La trasparenza è uno dei fattori più eloquenti sulla nostra birra e il suo servizio: tutti ormai sappiamo che opalescenza, velatura e torbidità (in ordine crescente) di una birra dipendono dalla presenza di residui di lievito o di luppolo da dry hopping oppure ancora da particelle proteiche non coagulate durante il whirlpool e quindi non eliminate con il trub caldo. Magari non tutti sanno però che i canoni di bellezza in quest’ambito stanno cambiando. Ad esempio nella East Coast statunitense guadagnano consensi le cosiddette New England IPA o Juicy IPA, birre in cui i sentori luppolati di frutta tropicale e a polpa gialla sono ancora più spinti che nelle IPA californiane e in cui questa aromaticità è accompagnata dalla non filtrazione e dalla presenza di fiocchi di avena o frumento che donano una texture più morbida in bocca. Il loro aspetto è sovente simile a un succo di frutta e decisamente spiazzante: sarà una moda passeggera o un nuovo stile codificato nei concorsi? Staremo a vedere, ciò che ci interessa sottolineare è che la velatura o torbidità di una birra non deriva necessariamente dagli ingredienti ma può nascere, ancora una volta, da una temperatura scorretta di servizio o da problemi di igiene nell’impianto di spillatura. Il fenomeno del chill haze, ovvero la torbidità dovuta a proteine che alcune birre mostrano a freddo, è ben noto: anche se le linee guida di alcuni stili specie quelli inglesi, non ammettono in alcun caso il chill haze, la sua presenza denuncia in generale un servizio a temperatura glaciale e quindi non adeguata alla degustazione.

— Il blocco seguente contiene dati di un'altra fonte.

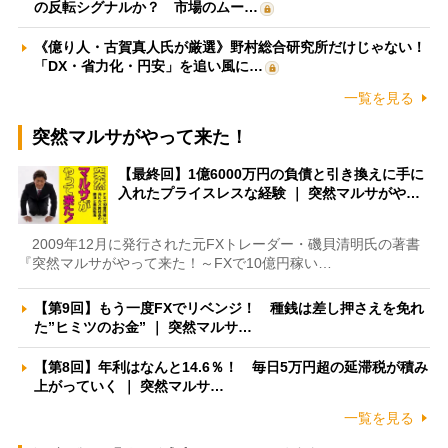
の反転シグナルか？ 市場のムー…
《億り人・古賀真人氏が厳選》野村総合研究所だけじゃない！
「DX・省力化・円安」を追い風に…
一覧を見る
突然マルサがやって来た！
【最終回】1億6000万円の負債と引き換えに手に
入れたプライスレスな経験 ｜ 突然マルサがや…
2009年12月に発行された元FXトレーダー・磯貝清明氏の著書
『突然マルサがやって来た！～FXで10億円稼い…
【第9回】もう一度FXでリベンジ！ 種銭は差し押さえを免れ
た”ヒミツのお金” ｜ 突然マルサ…
【第8回】年利はなんと14.6％！ 毎日5万円超の延滞税が積み
上がっていく ｜ 突然マルサ…
一覧を見る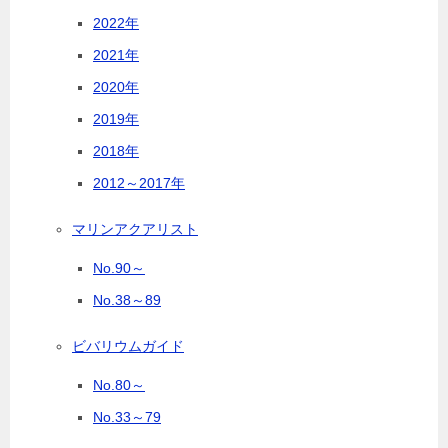
2022年
2021年
2020年
2019年
2018年
2012～2017年
マリンアクアリスト
No.90～
No.38～89
ビバリウムガイド
No.80～
No.33～79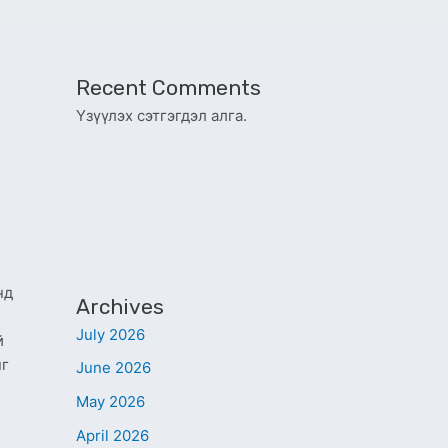
Recent Comments
Үзүүлэх сэтгэгдэл алга.
нд
Archives
July 2026
й
нг
June 2026
May 2026
April 2026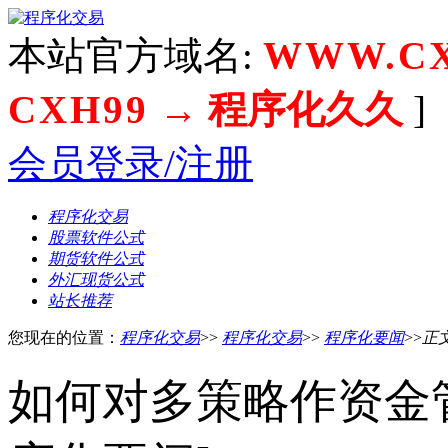
本站官方域名:
WWW.CX
CXH99
→ 程序化久久
]
会员登录/注册
程序化交易
股票软件公式
期货软件公式
外汇现货公式
站长推荐
您现在的位置：
程序化交易
>>
程序化交易
>>
程序化要闻
>>
正
如何对多策略作资金管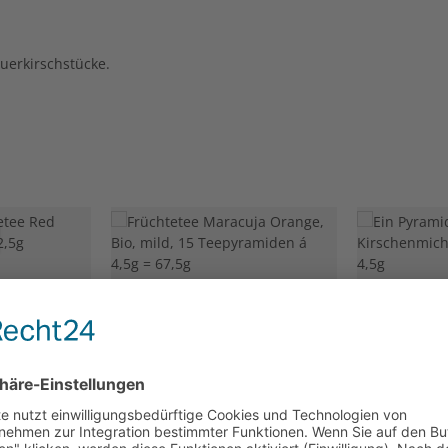
uerkirschstücke.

Parlando invece di igiene, un bravo birraio mi ha raccontato di aver un giorno ordinato una sua birra in un pub all’orario di apertura ed esser rimasto basito per l’opalescenza del liquido nel suo bicchiere. Mentre si interrogava su possibili problemi del fusto, vide un secondo e un terzo cliente chiedere la medesima birra e ottenere liquidi via via più limpidi: l’addetto alle spine non aveva spurgato la birra rimasta nei tubi la sera precedente, ciò che i bavaresi chiamano “il guardiano di notte”. Per quanto il calore e l’ossidazione rovinino la bevanda, una permanenza di una sola notte non avrebbe però potuto rendere opalescente una birra solitamente limpida, evidentemente la linea di spillatura non era nemmeno adeguatamente pulita e sanificata e aveva quindi donato al liquido i caratteristici residui acidi dovuti alle sostanze amaricanti del luppolo e i depositi alcalini (il cosiddetto “sasso di birra”) costituiti da sali minerali che allignano nelle tubature in cui non si svolgano cicli almeno bisettimanali di sanificazione e risciacquo. Guardate sempre la vostra birra, vi potrebbe rilevare molti segreti!